PSYchology

In our busy age of achievement and relentless pursuit, the very idea that not-doing can be perceived as a blessing sounds seditious. And yet it is inaction that is sometimes necessary for further development.

“Who does not know those hopeless for the truth and often cruel people who are so busy that they always have no time …” I met this exclamation from Leo Tolstoy in the essay “Not Doing”. He looked into the water. Today, nine out of ten fit into this category: there is not enough time for anything, eternal time trouble, and in a dream care does not let go.

Explain: time is. Well, time, as we see, was like that a century and a half ago. They say we don’t know how to plan our day. But even the most pragmatic of us get into time trouble. However, Tolstoy defines such people: hopeless for the truth, cruel.

It would seem, what is the connection? The writer was sure that it is not people with a heightened sense of duty, as is commonly believed, who are eternally busy, but, on the contrary, unconscious and lost personalities. They live without meaning, automatically, they put inspiration into goals invented by someone, as if a chess player believed that at the board he decides not only his own fate, but also the fate of the world. They treat life partners as if they were chess pieces, because they are only concerned with the thought of winning in this combination.
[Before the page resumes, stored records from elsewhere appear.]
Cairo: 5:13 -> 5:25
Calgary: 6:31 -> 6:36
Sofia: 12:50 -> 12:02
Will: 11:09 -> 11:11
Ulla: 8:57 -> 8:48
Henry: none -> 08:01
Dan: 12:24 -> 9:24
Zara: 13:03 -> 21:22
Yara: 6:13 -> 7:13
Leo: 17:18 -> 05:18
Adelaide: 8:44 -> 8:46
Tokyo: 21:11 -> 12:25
A person needs to stop… wake up, come to his senses, look back at himself and the world and ask himself: what am I doing? why?
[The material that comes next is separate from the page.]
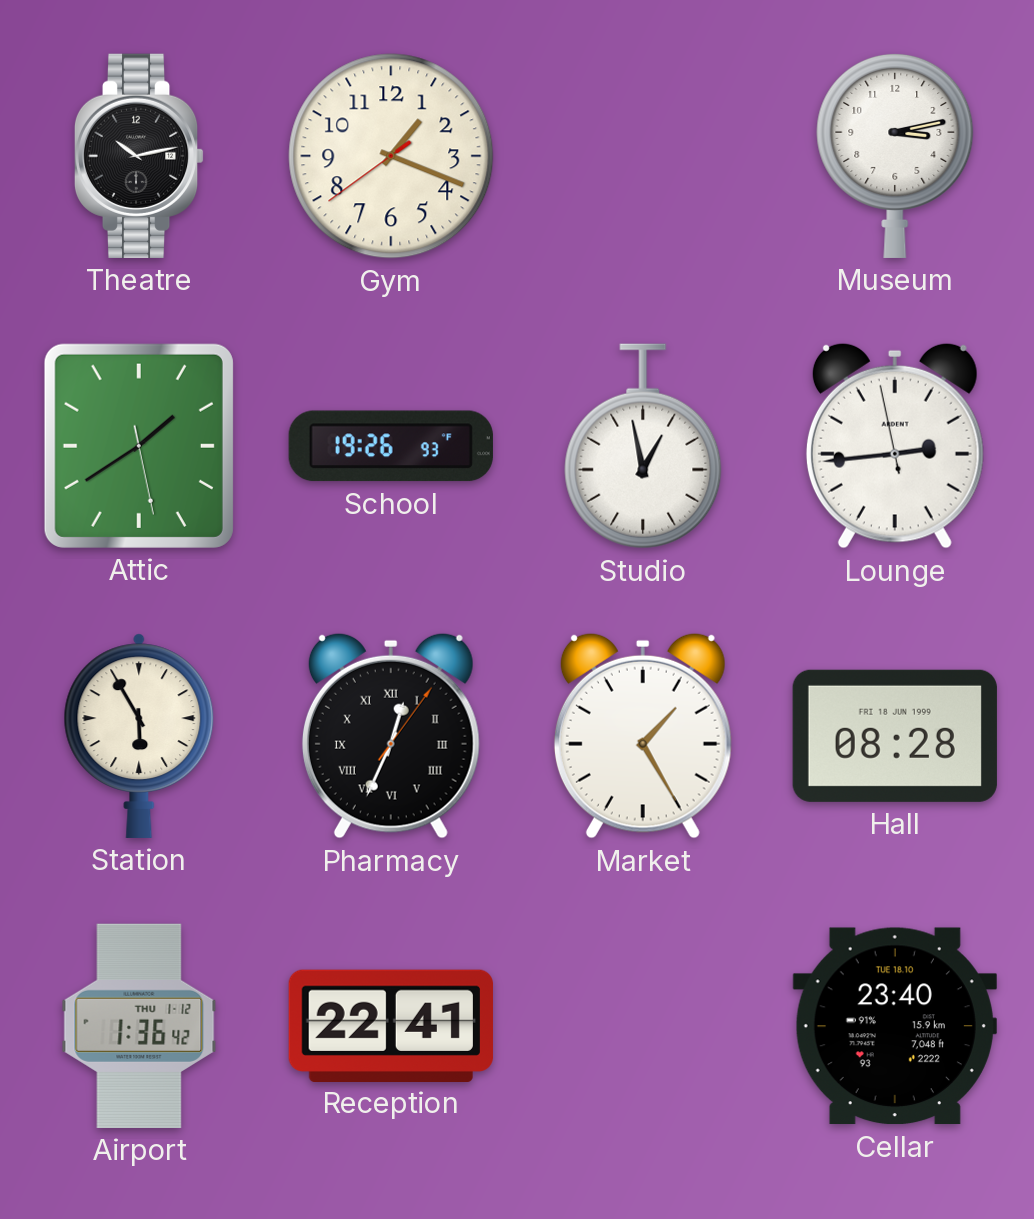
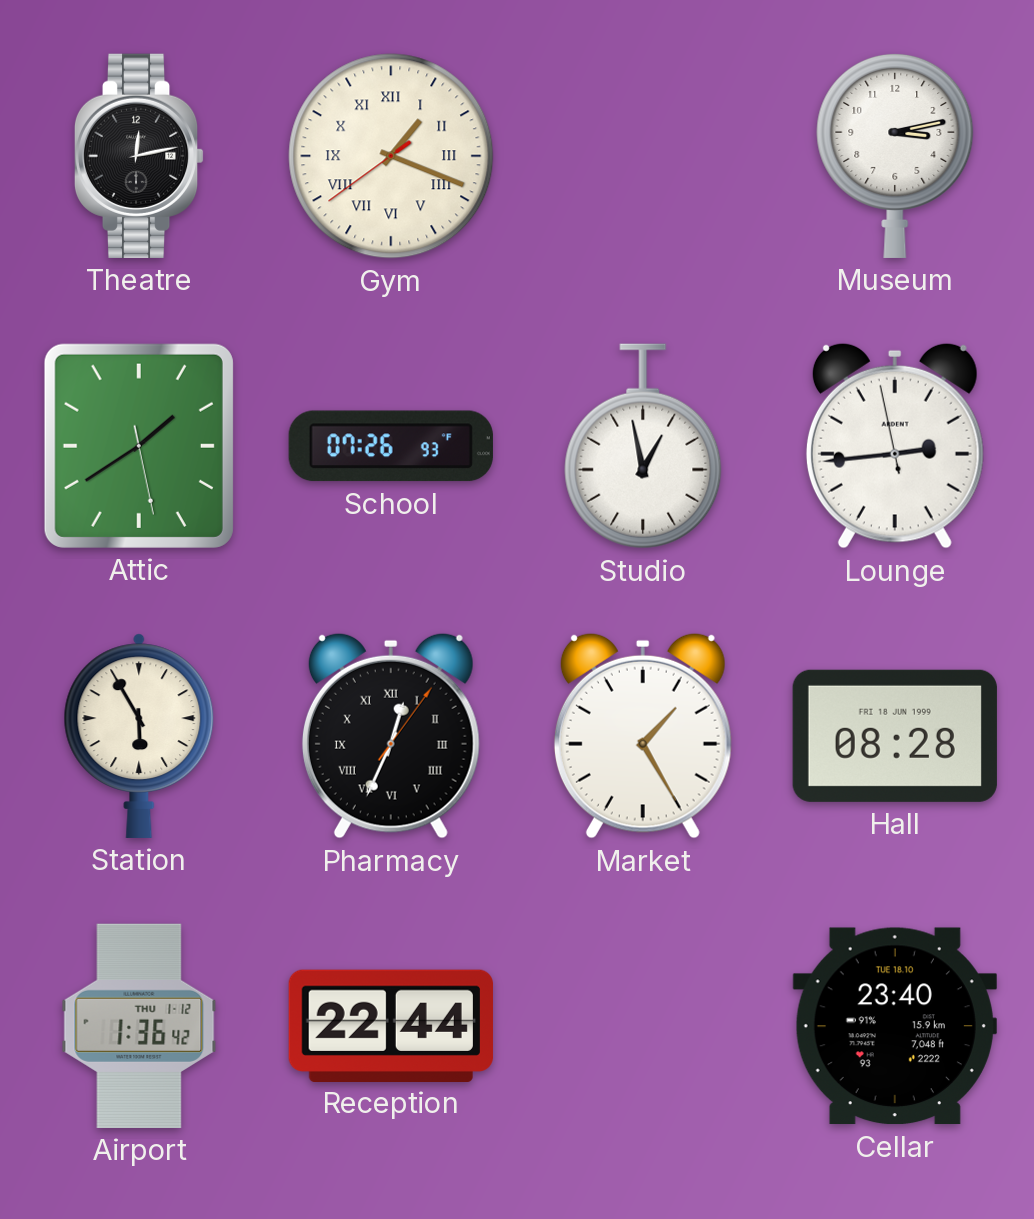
Theatre: 10:13 -> 12:13
Gym numerals: Arabic -> Roman
School: 19:26 -> 07:26
Reception: 22:41 -> 22:44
This narrowness is partly born of the belief that work is our main virtue and meaning. This confidence began with Darwin’s assertion, memorized back in school, that labor created man. Today it is known that this is a delusion, but for socialism, and not only for it, such an understanding of labor was useful, and in the minds it was established as an indisputable truth.

In fact, it’s bad if labor is only a consequence of need. It is normal when it serves as an extension of duty. Work is beautiful as a vocation and creativity: then it cannot be the subject of complaints and mental illness, but it is not extolled as a virtue.
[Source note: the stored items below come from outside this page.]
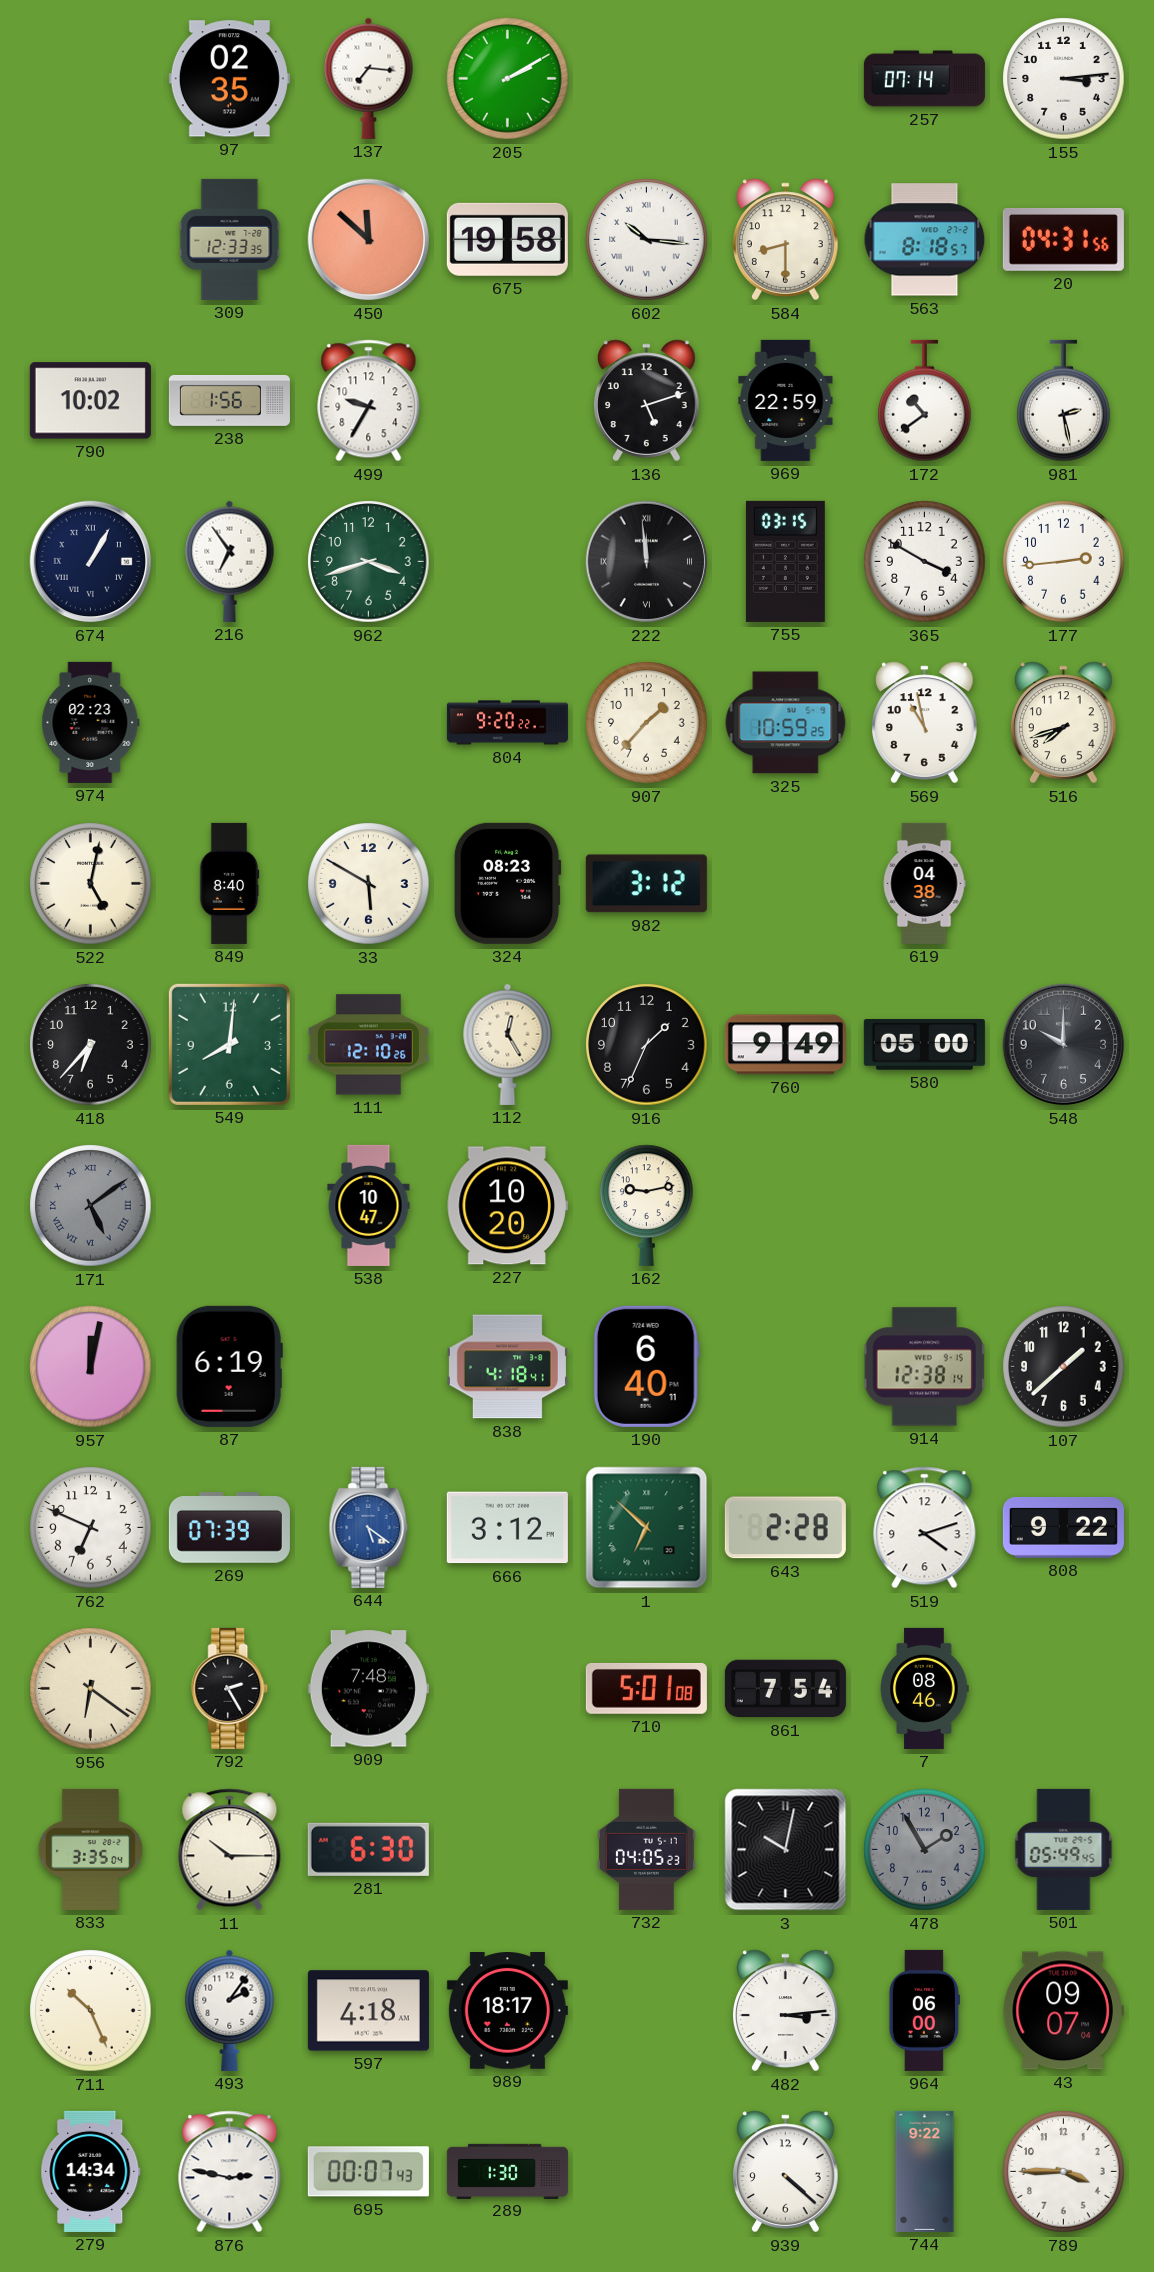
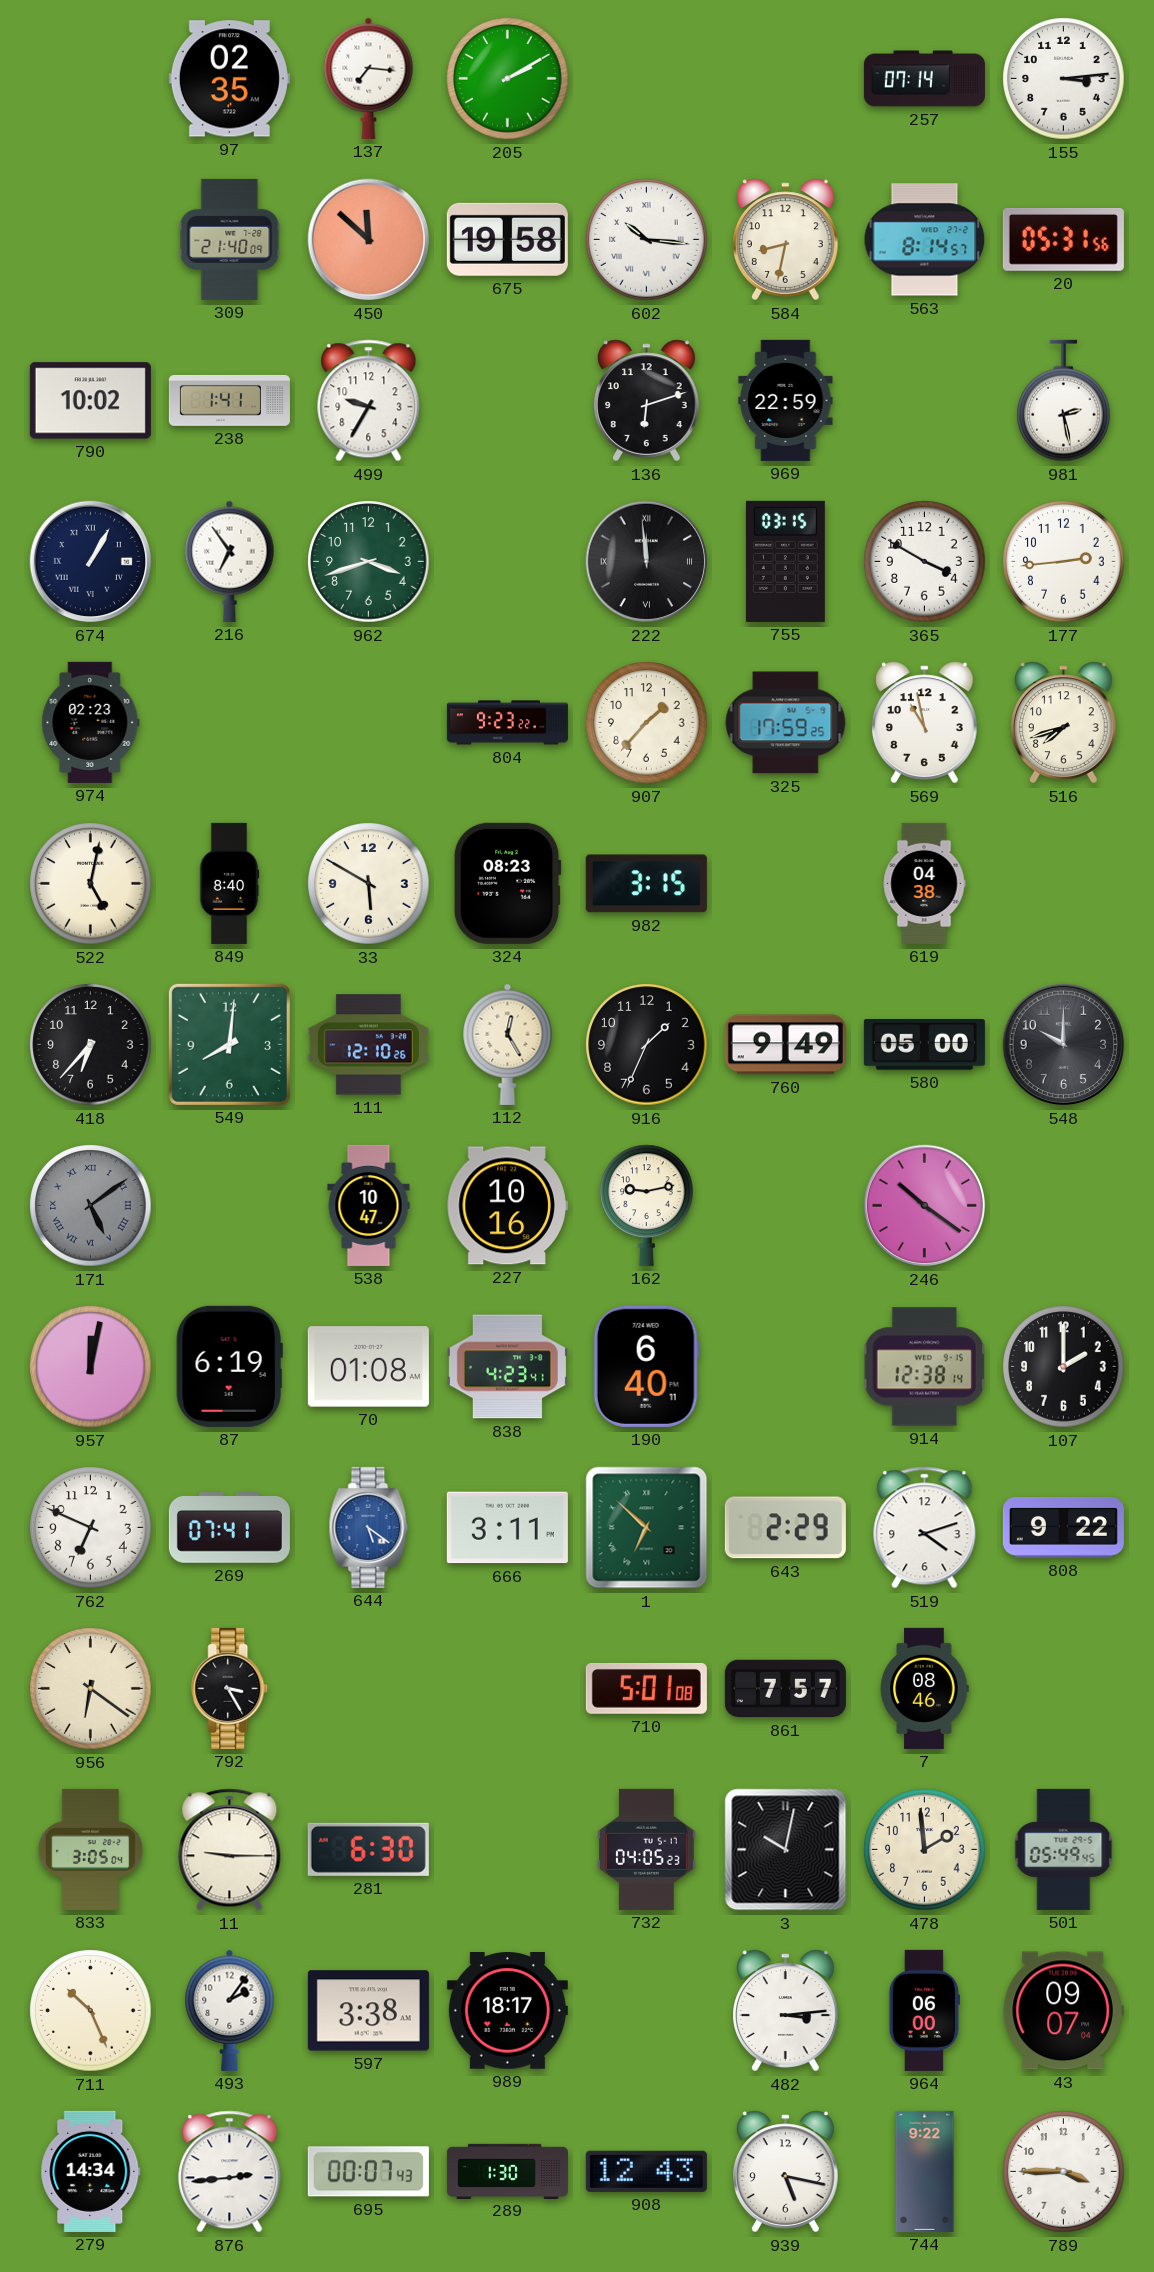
309: 12:33 -> 21:40
584: 8:30 -> 8:32
563: 8:18 -> 8:14
20: 04:31 -> 05:31
238: 1:56 -> 1:41
136: 5:12 -> 6:12
172: 10:39 -> none
804: 9:20 -> 9:23
325: 10:59 -> 17:59
982: 3:12 -> 3:15
227: 10:20 -> 10:16
246: none -> 10:21
70: none -> 01:08
838: 4:18 -> 4:23
107: 1:38 -> 2:00
269: 07:39 -> 07:41
666: 3:12 -> 3:11
643: 2:28 -> 2:29
792: 2:25 -> 3:25
909: 7:48 -> none
861: 7:54 -> 7:57
833: 3:35 -> 3:05
11: 10:15 -> 9:15
478: 1:55 -> 1:59
478 dial: grey -> cream
597: 4:18 -> 3:38
876: 2:47 -> 2:44
908: none -> 12:43
939: 4:22 -> 5:17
Tolstoy is struck by «that amazing opinion that labor is something like a virtue… After all, only an ant in a fable, as a creature devoid of reason and striving for good, could think that labor is a virtue, and could be proud of it.»

And in a person, in order to change his feelings and actions, which explain many of his misfortunes, “a change of thought must first occur. In order for a change of thought to occur, a person needs to stop … wake up, come to his senses, look back at himself and the world and ask himself: what am I doing? why?»

Tolstoy does not praise idleness. He knew a lot about work, saw its value. The Yasnaya Polyana landowner ran a large farm, loved peasant work: he sowed, plowed, and mowed. Read in several languages, studied natural sciences. I fought in my youth. Organized a school. Participated in the census. Every day he received visitors from all over the world, not to mention the Tolstoyans who bothered him. And at the same time, he wrote, like a man possessed, what all mankind has been reading for more than a hundred years. Two volumes a year!

And yet it is to him that the essay «Not-Doing» belongs. I think the old man is worth listening to.